• ABOUT THIS TASK: If a line in the data contains "الإسرائيلي", copy it out.

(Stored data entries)
════════

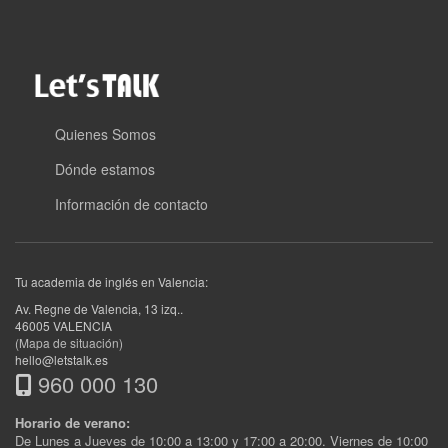
Quienes Somos
Dónde estamos
Información de contacto
Tu academia de inglés en Valencia:
Av. Regne de Valencia, 13 izq.
.
46005
VALENCIA
(Mapa de situación)
hello@letstalk.es
960 000 130
Horario de verano:
De Lunes a Jueves de 10:00 a 13:00 y 17:00 a 20:00. Viernes de 10:00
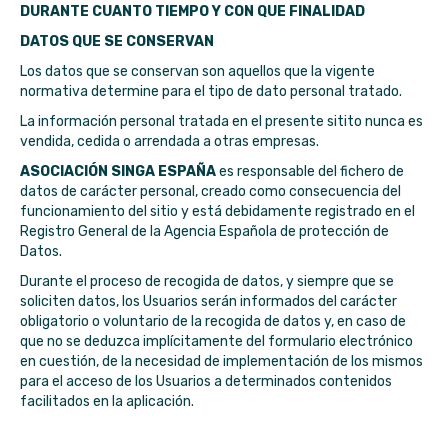
DURANTE CUANTO TIEMPO Y CON QUE FINALIDAD
DATOS QUE SE CONSERVAN
Los datos que se conservan son aquellos que la vigente
normativa determine para el tipo de dato personal tratado.
La información personal tratada en el presente sitito nunca es
vendida, cedida o arrendada a otras empresas.
ASOCIACIÓN SINGA ESPAÑA
es responsable del fichero de
datos de carácter personal, creado como consecuencia del
funcionamiento del sitio y está debidamente registrado en el
Registro General de la Agencia Española de protección de
Datos.
Durante el proceso de recogida de datos, y siempre que se
soliciten datos, los Usuarios serán informados del carácter
obligatorio o voluntario de la recogida de datos y, en caso de
que no se deduzca implícitamente del formulario electrónico
en cuestión, de la necesidad de implementación de los mismos
para el acceso de los Usuarios a determinados contenidos
facilitados en la aplicación.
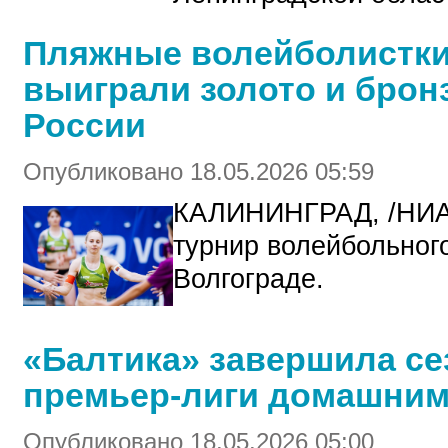
Пляжные волейболистки
выиграли золото и бронз
России
Опубликовано 18.05.2026 05:59
КАЛИНИНГРАД, /НИА
турнир волейбольног
Волгограде.
«Балтика» завершила се
премьер-лиги домашним
Опубликовано 18.05.2026 05:00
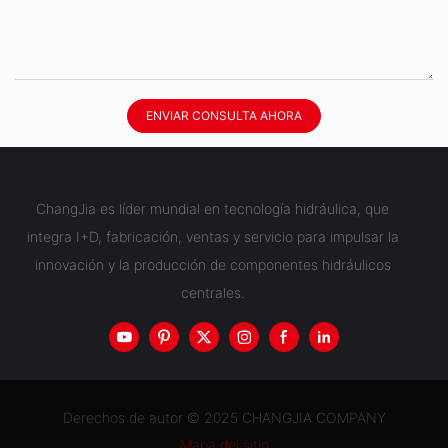
ENVIAR CONSULTA AHORA
ChangJia es líder mundial en tecnología hidráulica, que
integra I+D, fabricación, ventas y servicio para impulsar la
innovación y la producción de componentes hidráulicos
centrales.
Derechos de autor © 2025 CHANGJIA COMPANY
Mapa del sitio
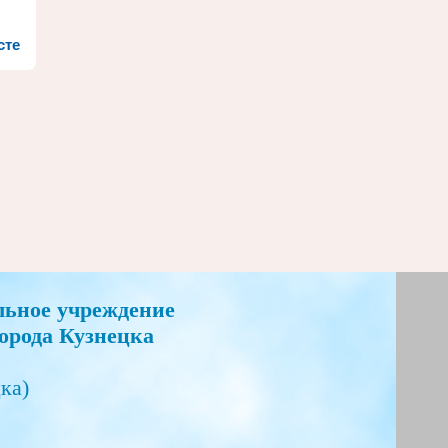
сте
льное учреждение
орода Кузнецка
ка)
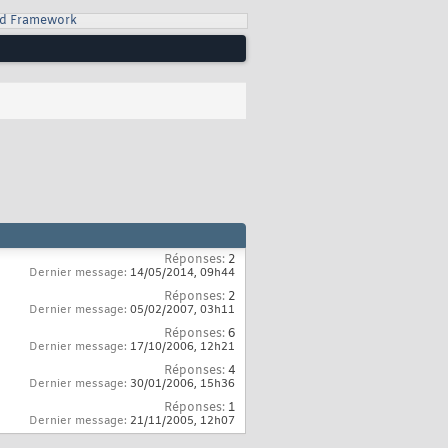
d Framework
Réponses:
2
Dernier message:
14/05/2014,
09h44
Réponses:
2
Dernier message:
05/02/2007,
03h11
Réponses:
6
Dernier message:
17/10/2006,
12h21
Réponses:
4
Dernier message:
30/01/2006,
15h36
Réponses:
1
Dernier message:
21/11/2005,
12h07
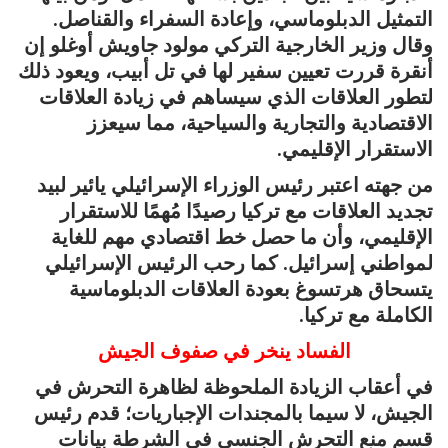
التمثيل الدبلوماسي، وإعادة السفراء والقناصل.
وقال وزير الخارجية التركي مولود جاويش أوغلو إن
أنقرة قررت تعيين سفير لها في تل أبيب، ويعود ذلك
لتطور العلاقات الذي سيساهم في زيادة العلاقات
الاقتصادية والتجارية والسياحية، مما سيعزز
الاستقرار الإقليمي.
من جهته اعتبر رئيس الوزراء الإسرائيلي يائير لبيد
تجديد العلاقات مع تركيا رصيدًا مُهمًا للاستقرار
الإقليمي، وأن ما حصل خط اقتصادي مهم للغاية
لمواطني إسرائيل. كما رحب الرئيس الإسرائيلي
يتسحاق هرتسوغ بعودة العلاقات الدبلوماسية
الكاملة مع تركيا.
الفساد ينخر في صفوف الجيش
في أعقاب الزيادة الملحوظة لظاهرة التحرش في
الجيش، لا سيما بالمجندات الإجباريات؛ قدم رئيس
قسم منع التحرش الجنسي في الشرطة بيانات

════════

• OUTPUT FOR THIS TASK:
من جهته اعتبر رئيس الوزراء الإسرائيلي يائير لبيد
لمواطني إسرائيل. كما رحب الرئيس الإسرائيلي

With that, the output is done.